Fishing hevingham lakes aug 2011

Paul Nicholls, fishing at Hevingham lakes, August 2011.

I first met Paul Nicholls as a student on a bushcraft course I was running a few years back. I was impressed by his enthusiasm and I clearly remember conversations I had with Paul about fishing techniques. He is a keen angler, knows much more about modern fishing techniques than I do and is very generous with his knowledge.

Paul contacted me via my blog earlier in the year. He sent me some pictures of carving and various other craft projects he had been working on. I was impressed! He had made some really nice objects. It’s great to see the evidence of his continued and growing enthusiasm for bushcraft that started on his course a few years back.

Paul then sent me a story written by his wife, Lisa, about her experiences as Paul travelled on his journey of bushcraft discovery. I read the story and it certainly struck a chord with me. I really enjoyed Lisa’s writing and asked if I could share it with readers of my blog. They graciously agreed and Lisa’s story is published below.

When Paul sent me Lisa’s story, he described it as “bushcraft from the other perspective.” I think many will empathise…


Surviving Bushcraft

by Lisa Nicholls

“You’d love it babe!” my husband stated with a knowing nod, as I shot him a look that said…… Really?????

“ …Just you and me and the dog…..under the skies, in the woods…” he rattled on. Gone from the here and now, he had that familiar faraway look in his bright little eyes.

I was thinking…….Hmm, Wolves?.. Spiders?…Rats? ….It’s a good job we live in England really, as I could not, would not, cope with snakes or deadly creatures as seen in some parts of the world.

This is the state of my marriage at the moment. And it all started two years ago when I bought my husband Paul a week long Fundamental Bushcraft course for his 30th birthday, with Ray Mears’ Woodlore Company. I remember packing him off and worrying that he wouldn’t like it, that he would miss me too much or it would not be what he expected and he would be disappointed. But at nearly £700 for one week, my attitude was; you had better bloody like it!

My worries were, of course, unfounded. Quite the opposite in fact.
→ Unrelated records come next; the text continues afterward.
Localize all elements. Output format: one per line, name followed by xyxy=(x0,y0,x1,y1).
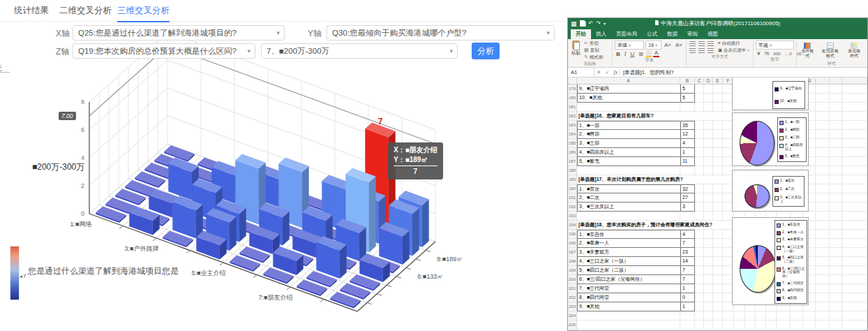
cut-button[interactable]: ✂剪切 xyxy=(584,41,603,47)
sheet-row[interactable]: 1951、■非自住4 xyxy=(568,230,867,239)
sheet-row[interactable]: 1973、■夫妻双方23 xyxy=(568,248,867,257)
merge-center-button[interactable]: ▣ 合并后居中 ▾ xyxy=(718,47,749,54)
align-right-icon[interactable] xyxy=(708,48,714,53)
sheet-row[interactable]: 1799、■辽宁省内5 xyxy=(568,84,867,94)
font-color-icon[interactable]: A xyxy=(653,50,659,57)
underline-button[interactable]: U xyxy=(629,51,636,57)
sheet-row[interactable]: 189[单选题]17、本次计划购房属于您的第几次购房? xyxy=(568,175,867,184)
currency-format-icon[interactable]: ¥ xyxy=(756,50,761,57)
sheet-row[interactable]: 1875、■暂无11 xyxy=(568,157,867,166)
number-format-select[interactable]: 常规 ▾ xyxy=(756,41,794,50)
chart-frame[interactable]: 1、■首次2、■二次3、■三次及以上 xyxy=(732,170,809,212)
pie-chart[interactable] xyxy=(740,245,776,293)
increase-decimal-icon[interactable]: ←.0 xyxy=(784,52,793,56)
column-header[interactable]: A xyxy=(577,78,680,84)
z-axis-select[interactable]: Q19:您本次购房的总价预算大概是什么区间? ▾ xyxy=(73,43,255,59)
sheet-row[interactable]: 193 xyxy=(568,212,867,221)
redo-icon[interactable]: ↷ xyxy=(596,20,601,27)
y-axis-select[interactable]: Q30:您最倾向于购买海港城哪个户型? ▾ xyxy=(327,25,555,41)
chart-frame[interactable]: 1、■一部2、■两部3、■三部4、■四部及以上5、■暂无 xyxy=(732,112,809,166)
sheet-row[interactable]: 2006、■三/四口之家（父母同住）7 xyxy=(568,275,867,284)
chart-frame[interactable]: 1、■非自住2、■单身一人3、■夫妻双方4、■三口之家（一孩）5、■四口之家（二… xyxy=(732,217,809,305)
sheet-row[interactable]: 1864、■四部及以上1 xyxy=(568,148,867,157)
quick-access-caret-icon[interactable]: ▾ xyxy=(604,21,606,26)
sheet-row[interactable]: 1962、■单身一人7 xyxy=(568,239,867,248)
cancel-icon[interactable]: ✕ xyxy=(594,69,603,75)
wrap-text-button[interactable]: ≡ 自动换行 xyxy=(718,41,740,47)
column-header[interactable] xyxy=(830,78,842,84)
enter-icon[interactable]: ✓ xyxy=(603,69,611,75)
answer-cell xyxy=(577,311,680,321)
borders-icon[interactable]: ⊞ xyxy=(637,51,645,57)
ribbon-tab-data[interactable]: 数据 xyxy=(662,29,682,39)
answer-cell: 3、■夫妻双方 xyxy=(577,248,680,257)
decrease-font-icon[interactable]: A˅ xyxy=(674,42,684,48)
bold-button[interactable]: B xyxy=(615,51,622,57)
fx-icon[interactable]: fx xyxy=(612,69,620,75)
sheet-row[interactable]: 181 xyxy=(568,103,867,112)
tab-3d-cross-analysis[interactable]: 三维交叉分析 xyxy=(117,5,170,22)
sheet-row[interactable]: 188 xyxy=(568,166,867,175)
sheet-area[interactable]: ABCDEFGHIJKLM 1799、■辽宁省内518010、■其他518118… xyxy=(568,78,867,331)
copy-button[interactable]: ▤复制 xyxy=(584,47,603,54)
sheet-row[interactable]: 1831、■一部35 xyxy=(568,121,867,130)
font-name-select[interactable]: 宋体 ▾ xyxy=(615,41,644,50)
sheet-row[interactable]: 1984、■三口之家（一孩）14 xyxy=(568,257,867,266)
sheet-row[interactable]: 1912、■二次27 xyxy=(568,193,867,203)
ribbon-tab-home[interactable]: 开始 xyxy=(571,29,591,39)
align-top-icon[interactable] xyxy=(689,41,696,46)
sheet-row[interactable]: 18010、■其他5 xyxy=(568,94,867,103)
align-bottom-icon[interactable] xyxy=(708,41,714,46)
x-axis-select[interactable]: Q25:您是通过什么渠道了解到海港城项目的? ▾ xyxy=(73,25,285,41)
sheet-row[interactable]: 2039、■其他1 xyxy=(568,302,867,311)
comma-format-icon[interactable]: 000 xyxy=(772,52,782,56)
chart-frame[interactable]: 9、■辽宁省内10、■其他 xyxy=(732,78,809,110)
cell-styles-button[interactable]: 单元格样式 xyxy=(844,43,865,58)
sheet-row[interactable]: 1842、■两部12 xyxy=(568,130,867,139)
undo-icon[interactable]: ↶ xyxy=(589,20,594,27)
sheet-row[interactable]: 1995、■四口之家（二孩）7 xyxy=(568,266,867,275)
sheet-row[interactable]: 182[单选题]16、您家庭目前有几部车? xyxy=(568,112,867,121)
ribbon-tab-formulas[interactable]: 公式 xyxy=(642,29,662,39)
sheet-row[interactable]: 1923、■三次及以上3 xyxy=(568,203,867,212)
sheet-row[interactable]: 2017、■三代同堂1 xyxy=(568,284,867,293)
column-header[interactable]: B xyxy=(680,78,695,84)
ribbon-tab-review[interactable]: 审阅 xyxy=(682,29,703,39)
sheet-row[interactable]: 204 xyxy=(568,311,867,321)
column-header[interactable] xyxy=(842,78,867,84)
conditional-formatting-button[interactable]: 条件格式 xyxy=(799,43,816,58)
percent-format-icon[interactable]: % xyxy=(763,50,770,57)
ribbon-tab-view[interactable]: 视图 xyxy=(703,29,723,39)
sheet-row[interactable]: 2028、■四代同堂0 xyxy=(568,293,867,302)
analyze-button[interactable]: 分析 xyxy=(472,43,500,59)
column-header[interactable] xyxy=(816,78,830,84)
sheet-row[interactable]: 1853、■三部4 xyxy=(568,139,867,148)
column-header[interactable]: C xyxy=(695,78,704,84)
formula-input[interactable]: [单选题]1、您的性别? xyxy=(620,69,867,76)
align-left-icon[interactable] xyxy=(689,48,696,53)
increase-font-icon[interactable]: A˄ xyxy=(663,42,673,48)
font-size-select[interactable]: 16 ▾ xyxy=(645,41,661,50)
name-box[interactable]: A1 xyxy=(568,68,594,77)
align-middle-icon[interactable] xyxy=(698,41,705,46)
tab-2d-cross-analysis[interactable]: 二维交叉分析 xyxy=(59,5,112,17)
column-header[interactable]: E xyxy=(713,78,723,84)
pie-chart[interactable] xyxy=(744,184,770,208)
pie-chart[interactable] xyxy=(740,121,775,166)
save-icon[interactable] xyxy=(580,20,586,27)
ribbon-tab-page-layout[interactable]: 页面布局 xyxy=(611,29,642,39)
ribbon-tab-insert[interactable]: 插入 xyxy=(591,29,611,39)
italic-button[interactable]: I xyxy=(623,51,628,57)
column-header[interactable]: D xyxy=(704,78,713,84)
select-all-corner[interactable] xyxy=(568,78,577,84)
sheet-row[interactable]: 194[单选题]18、您本次购买的房子，预计会有哪些家庭成员同住? xyxy=(568,221,867,230)
format-painter-button[interactable]: ✎格式刷 xyxy=(584,54,603,61)
format-as-table-button[interactable]: 套用表格格式 xyxy=(818,43,842,58)
align-center-icon[interactable] xyxy=(698,48,705,53)
paste-button[interactable]: 粘贴 xyxy=(570,40,582,61)
sheet-row[interactable]: 205 xyxy=(568,321,867,330)
fill-color-icon[interactable] xyxy=(646,50,652,57)
sheet-row[interactable]: 1901、■首次32 xyxy=(568,184,867,193)
tab-statistics[interactable]: 统计结果 xyxy=(14,5,49,17)
z-option-select[interactable]: 7、■200万-300万 ▾ xyxy=(261,43,458,59)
On his return, with a noticeably thinner frame, blackened face and the stench of wood smoke clinging to everything, he literally chattered for hours and hours about how great it was, how all the activities were amazing, how the instructors were Gods in human guise, in particular, one Paul Kirtley and how ‘This was IT ! This is what I want to do! I was meant to do this!’ as a recurring theme of his conversation. (I say conversation but I don’t believe I actually got a word in!) Eventually I managed to get the stinking clothes off his back and into the wash and he slept, albeit fitfully, and only after encountering my disdain when he dared to consider whether he would be more comfortable on the floor.

Paul Nicholl's tarp set up on his bushcraft course

Paul's tarp set-up on his bushcraft course.

From that day forward our life changed. I was shown various plants that he had eaten and/or drunk. He did eventually go back to drinking tea with proper milk although he protested for some time that it ‘tasted funny’ and he took to collecting more of the plant matter and made tea (green water) which he claimed was ‘so much more refreshing!’ Now I like a herbal beverage as much as anyone but some of his concoctions were so truly terrible that they really only would be consumed if the alternative was death itself.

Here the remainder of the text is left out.